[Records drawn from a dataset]
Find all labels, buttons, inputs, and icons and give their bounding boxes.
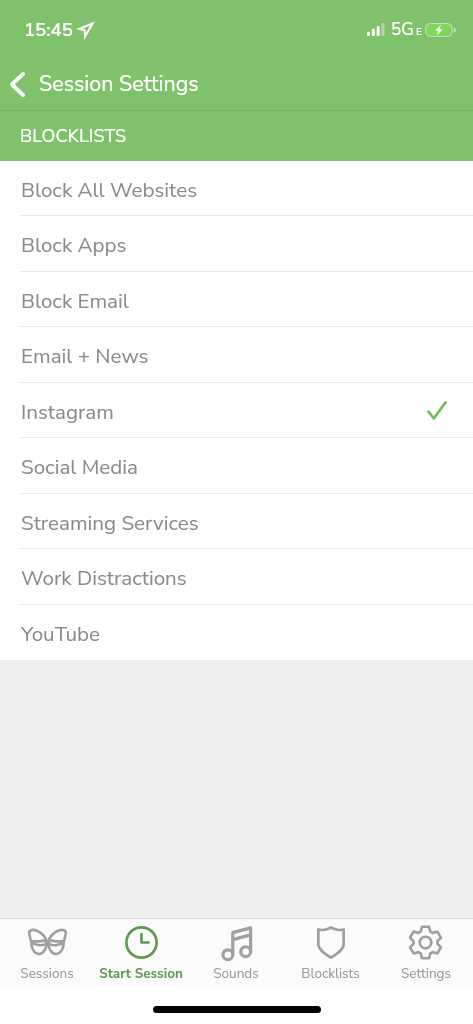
staticText: Social Media <box>21 453 138 481</box>
staticText: Block All Websites <box>21 176 198 204</box>
staticText: Work Distractions <box>21 564 187 592</box>
staticText: E <box>416 25 422 39</box>
staticText: Settings <box>401 964 451 982</box>
button[interactable]: Block Email <box>0 272 473 327</box>
button[interactable]: Instagram <box>0 383 473 438</box>
button[interactable]: Email + News <box>0 327 473 383</box>
button[interactable]: Work Distractions <box>0 549 473 605</box>
staticText: Session Settings <box>39 69 199 98</box>
staticText: Sessions <box>20 964 74 982</box>
button[interactable]: YouTube <box>0 605 473 660</box>
staticText: YouTube <box>21 620 101 648</box>
button[interactable]: Back <box>0 60 35 109</box>
button[interactable]: Settings <box>378 919 473 987</box>
staticText: BLOCKLISTS <box>20 124 127 149</box>
staticText: Streaming Services <box>21 509 199 537</box>
button[interactable]: Start Session <box>94 919 188 987</box>
staticText: 5G <box>391 18 414 41</box>
staticText: Instagram <box>21 398 114 426</box>
staticText: Block Apps <box>21 231 127 259</box>
staticText: Email + News <box>21 342 149 370</box>
button[interactable]: Block All Websites <box>0 161 473 216</box>
button[interactable]: Sounds <box>188 919 283 987</box>
button[interactable]: Blocklists <box>283 919 378 987</box>
staticText: Block Email <box>21 287 129 315</box>
staticText: Sounds <box>213 964 259 982</box>
button[interactable]: Social Media <box>0 438 473 494</box>
staticText: Start Session <box>99 964 183 982</box>
button[interactable]: Sessions <box>0 919 94 987</box>
button[interactable]: Block Apps <box>0 216 473 272</box>
staticText: Blocklists <box>301 964 360 982</box>
staticText: 15:45 <box>24 17 73 42</box>
button[interactable]: Streaming Services <box>0 494 473 549</box>
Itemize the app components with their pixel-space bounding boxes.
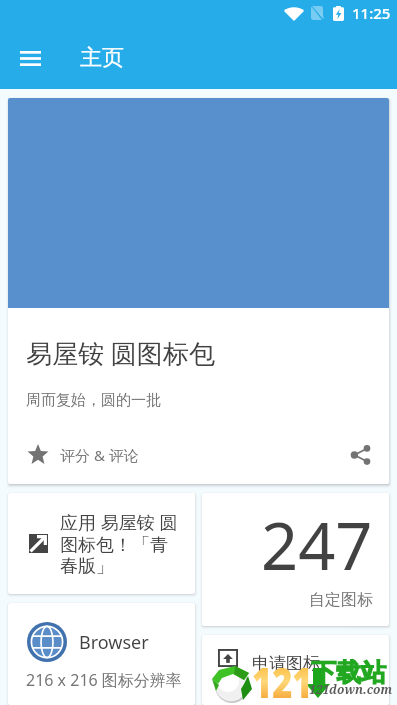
- staticText: 216 x 216 图标分辨率: [26, 669, 182, 691]
- staticText: 周而复始，圆的一批: [26, 391, 161, 410]
- button[interactable]: 应用 易屋铵 圆图标包！「青春版」: [8, 493, 195, 594]
- button[interactable]: 易屋铵 圆图标包: [8, 98, 389, 484]
- staticText: 11:25: [352, 3, 391, 23]
- staticText: 247: [261, 501, 373, 590]
- staticText: 申请图标: [252, 653, 320, 674]
- staticText: Browser: [79, 630, 149, 655]
- button[interactable]: 申请图标: [202, 635, 389, 705]
- staticText: 评分 & 评论: [60, 445, 139, 465]
- button[interactable]: 评分 & 评论: [22, 438, 144, 472]
- button[interactable]: Share: [344, 438, 378, 472]
- staticText: 易屋铵 圆图标包: [26, 335, 215, 371]
- button[interactable]: Open navigation menu: [9, 37, 51, 79]
- staticText: 应用 易屋铵 圆图标包！「青春版」: [60, 510, 185, 577]
- staticText: 主页: [80, 44, 124, 72]
- button[interactable]: Browser: [8, 603, 195, 705]
- staticText: 自定图标: [309, 590, 373, 610]
- staticText: 下载站: [311, 657, 386, 688]
- staticText: 121: [252, 652, 313, 705]
- staticText: 121down.com: [309, 681, 393, 697]
- button[interactable]: 247: [202, 493, 389, 626]
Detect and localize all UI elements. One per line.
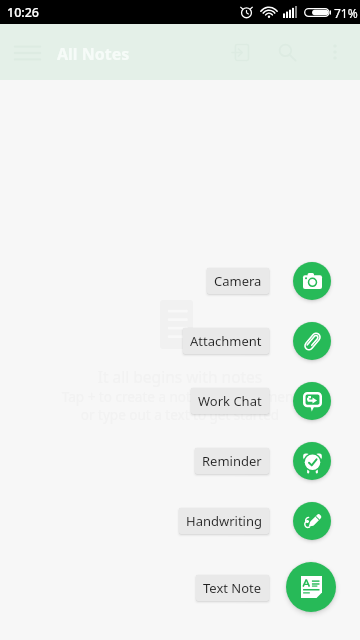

# What the task requires:
Search the data for "bounding" and list every line in which it occurs.

# Exercise result:
Find all labels, buttons, inputs, and icons and give their bounding boxes.
Itemize the app components with their pixel-space bounding boxes.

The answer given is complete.